Task: Using the entries that follow, transcribe only the lines from the line with "張、学校等の公的行事への参加等の社会的な事由" to the line with "دارای امتیاز ثبت شده", both included, exactly as they stand and without pictures.

Data shown:
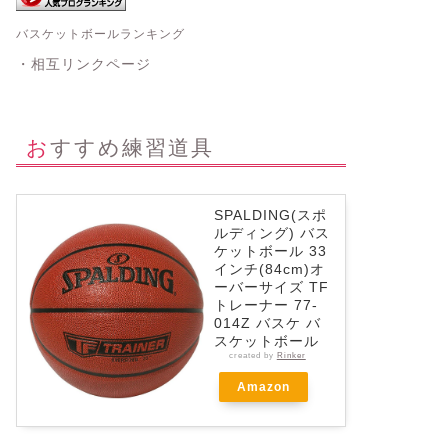
バスケットボールランキング
・相互リンクページ
おすすめ練習道具
SPALDING(スポ
ルディング) バス
ケットボール 33
インチ(84cm)オ
ーバーサイズ TF
トレーナー 77-
014Z バスケ バ
スケットボール
created by
Rinker
Amazon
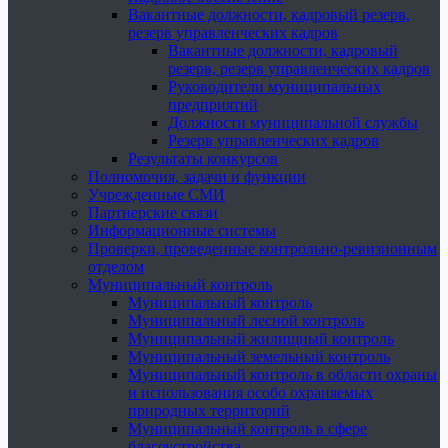
Вакантные должности, кадровый резерв,
резерв управленческих кадров
Вакантные должности, кадровый
резерв, резерв управленческих кадров
Руководители муниципальных
предприятий
Должности муниципальной службы
Резерв управленческих кадров
Результаты конкурсов
Полномочия, задачи и функции
Учрежденные СМИ
Партнерские связи
Информационные системы
Проверки, проведенные контрольно-ревизионным
отделом
Муниципальный контроль
Муниципальный контроль
Муниципальный лесной контроль
Муниципальный жилищный контроль
Муниципальный земельный контроль
Муниципальный контроль в области охраны
и использования особо охраняемых
природных территорий
Муниципальный контроль в сфере
благоустройства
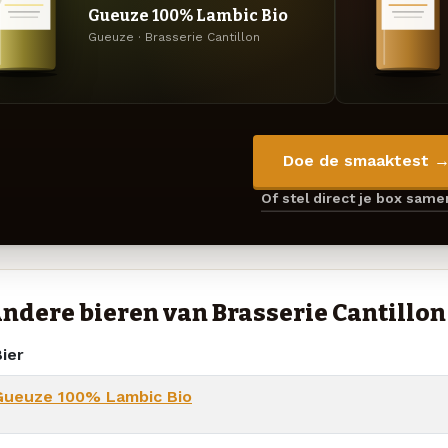
Gueuze 100% Lambic Bio
Gueuze · Brasserie Cantillon
Doe de smaaktest 
Of stel direct je box sam
ndere bieren van Brasserie Cantillon
ier
Gueuze 100% Lambic Bio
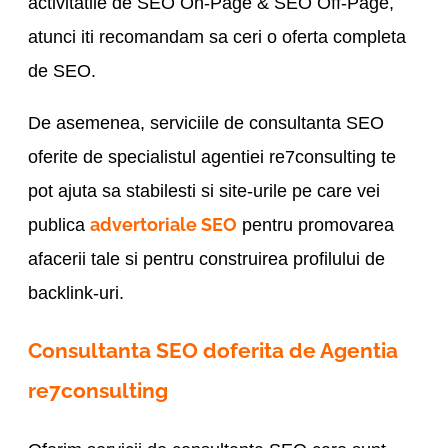
activitatile de SEO On-Page & SEO Off-Page,
atunci iti recomandam sa ceri o oferta completa
de SEO.
De asemenea, serviciile de consultanta SEO
oferite de specialistul agentiei re7consulting te
pot ajuta sa stabilesti si site-urile pe care vei
advertoriale SEO
publica
pentru promovarea
afacerii tale si pentru construirea profilului de
backlink-uri.
Consultanta SEO doferita de Agentia
re7consulting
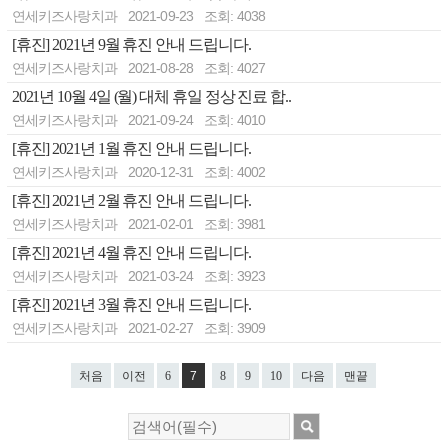
연세키즈사랑치과
2021-09-23
조회: 4038
[휴진] 2021년 9월 휴진 안내 드립니다.
연세키즈사랑치과
2021-08-28
조회: 4027
2021년 10월 4일 (월) 대체 휴일 정상 진료 합..
연세키즈사랑치과
2021-09-24
조회: 4010
[휴진] 2021년 1월 휴진 안내 드립니다.
연세키즈사랑치과
2020-12-31
조회: 4002
[휴진] 2021년 2월 휴진 안내 드립니다.
연세키즈사랑치과
2021-02-01
조회: 3981
[휴진] 2021년 4월 휴진 안내 드립니다.
연세키즈사랑치과
2021-03-24
조회: 3923
[휴진] 2021년 3월 휴진 안내 드립니다.
연세키즈사랑치과
2021-02-27
조회: 3909
처음
이전
6
7
8
9
10
다음
맨끝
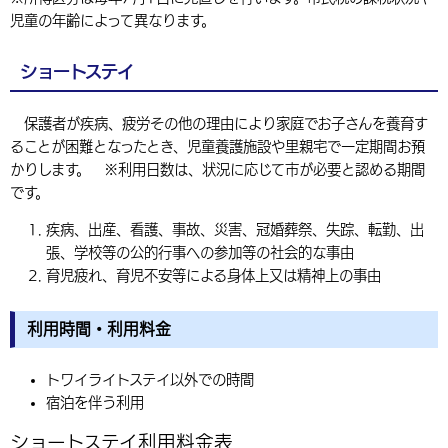
児童の年齢によって異なります。
ショートステイ
保護者が疾病、疲労その他の理由により家庭でお子さんを養育す
ることが困難となったとき、児童養護施設や里親宅で一定期間お預
かりします。 ※利用日数は、状況に応じて市が必要と認める期間
です。
疾病、出産、看護、事故、災害、冠婚葬祭、失踪、転勤、出
張、学校等の公的行事への参加等の社会的な事由
育児疲れ、育児不安等による身体上又は精神上の事由
利用時間・利用料金
トワイライトステイ以外での時間
宿泊を伴う利用
ショートステイ利用料金表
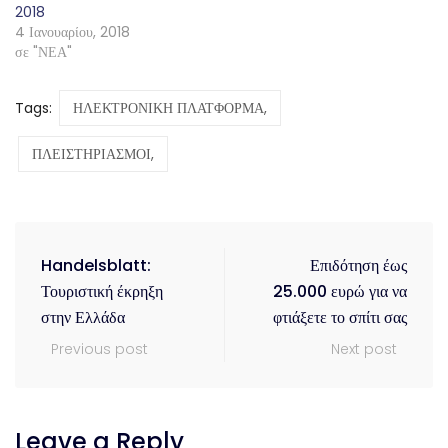
2018
4 Ιανουαρίου, 2018
σε "ΝΕΑ"
Tags:
ΗΛΕΚΤΡΟΝΙΚΗ ΠΛΑΤΦΟΡΜΑ,
ΠΛΕΙΣΤΗΡΙΑΣΜΟΙ,
Handelsblatt:
Επιδότηση έως
Τουριστική έκρηξη
25.000 ευρώ για να
στην Ελλάδα
φτιάξετε το σπίτι σας
Previous post
Next post
Leave a Reply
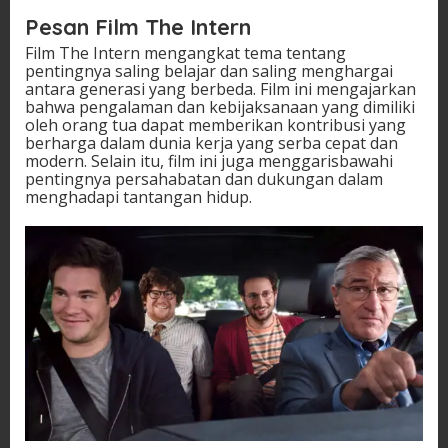
Pesan Film The Intern
Film The Intern mengangkat tema tentang
pentingnya saling belajar dan saling menghargai
antara generasi yang berbeda. Film ini mengajarkan
bahwa pengalaman dan kebijaksanaan yang dimiliki
oleh orang tua dapat memberikan kontribusi yang
berharga dalam dunia kerja yang serba cepat dan
modern. Selain itu, film ini juga menggarisbawahi
pentingnya persahabatan dan dukungan dalam
menghadapi tantangan hidup.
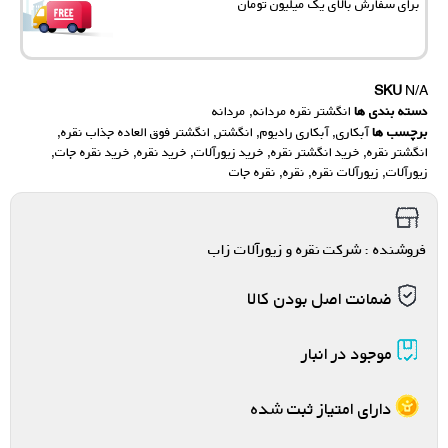
برای سفارش‌ بالای یک میلیون تومان
SKU
N/A
دسته بندی ها
انگشتر نقره مردانه
,
مردانه
برچسب ها
آبکاری
,
آبکاری رادیوم
,
انگشتر
,
انگشتر فوق العاده جذاب نقره
,
انگشتر نقره
,
خرید انگشتر نقره
,
خرید زیورآلات
,
خرید نقره
,
خرید نقره جات
,
زیورآلات
,
زیورآلات نقره
,
نقره
,
نقره جات
فروشنده : شرکت نقره و زیورآلات زاب
ضمانت اصل بودن کالا
موجود در انبار
دارای امتیاز ثبت شده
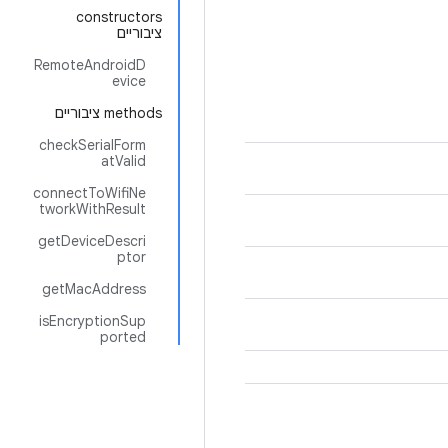
‫constructors
ציבוריים
RemoteAndroidD
evice
‫methods ציבוריים
checkSerialForm
atValid
connectToWifiNe
tworkWithResult
getDeviceDescri
ptor
getMacAddress
isEncryptionSup
ported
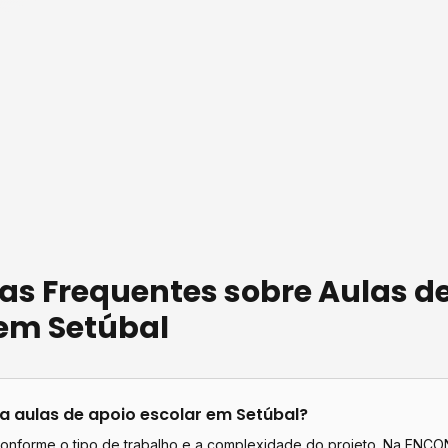
as Frequentes sobre
Aulas d
em
Setúbal
ta
aulas de apoio escolar
em
Setúbal
?
conforme o tipo de trabalho e a complexidade do projeto. Na EN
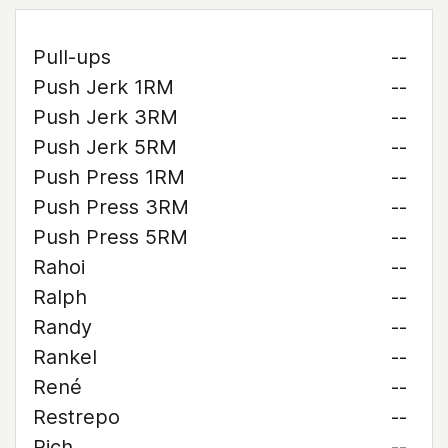
Pull-ups
--
Push Jerk 1RM
--
Push Jerk 3RM
--
Push Jerk 5RM
--
Push Press 1RM
--
Push Press 3RM
--
Push Press 5RM
--
Rahoi
--
Ralph
--
Randy
--
Rankel
--
René
--
Restrepo
--
Rich
--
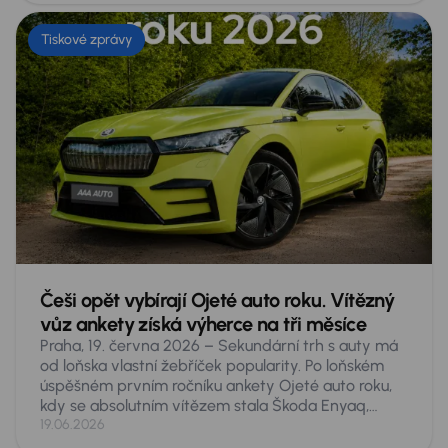
autě, a to zdaleka nejen pro malé dítě či psa. Co
přesně hrozí a co proti tomu dělat?
Tiskové zprávy
Češi opět vybírají Ojeté auto roku. Vítězný
vůz ankety získá výherce na tři měsíce
Praha, 19. června 2026 – Sekundární trh s auty má
od loňska vlastní žebříček popularity. Po loňském
úspěšném prvním ročníku ankety Ojeté auto roku,
kdy se absolutním vítězem stala Škoda Enyaq,
spouští AURES Holdings druhý ročník hlasování
19.06.2026
veřejnosti o nejoblíbenější ojeté vozy v Česku.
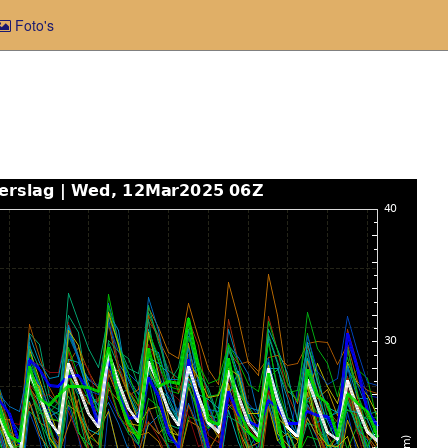
Foto's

Task answer:
張、学校等の公的行事への参加等の社会的な事由
育児疲れ、育児不安等による身体上又は精神上の事由
利用時間・利用料金
トワイライトステイ以外での時間
宿泊を伴う利用
ショートステイ利用料金表
2018
4 Ιανουαρίου, 2018
σε "ΝΕΑ"
Tags:
ΗΛΕΚΤΡΟΝΙΚΗ ΠΛΑΤΦΟΡΜΑ,
ΠΛΕΙΣΤΗΡΙΑΣΜΟΙ,
Handelsblatt:
Επιδότηση έως
Τουριστική έκρηξη
25.000 ευρώ για να
στην Ελλάδα
φτιάξετε το σπίτι σας
Previous post
Next post
Leave a Reply
Pesan Film The Intern
Film The Intern mengangkat tema tentang
pentingnya saling belajar dan saling menghargai
antara generasi yang berbeda. Film ini mengajarkan
bahwa pengalaman dan kebijaksanaan yang dimiliki
oleh orang tua dapat memberikan kontribusi yang
berharga dalam dunia kerja yang serba cepat dan
modern. Selain itu, film ini juga menggarisbawahi
pentingnya persahabatan dan dukungan dalam
menghadapi tantangan hidup.
برای سفارش‌ بالای یک میلیون تومان
SKU
N/A
دسته بندی ها
انگشتر نقره مردانه
,
مردانه
برچسب ها
آبکاری
,
آبکاری رادیوم
,
انگشتر
,
انگشتر فوق العاده جذاب نقره
,
انگشتر نقره
,
خرید انگشتر نقره
,
خرید زیورآلات
,
خرید نقره
,
خرید نقره جات
,
زیورآلات
,
زیورآلات نقره
,
نقره
,
نقره جات
فروشنده : شرکت نقره و زیورآلات زاب
ضمانت اصل بودن کالا
موجود در انبار
دارای امتیاز ثبت شده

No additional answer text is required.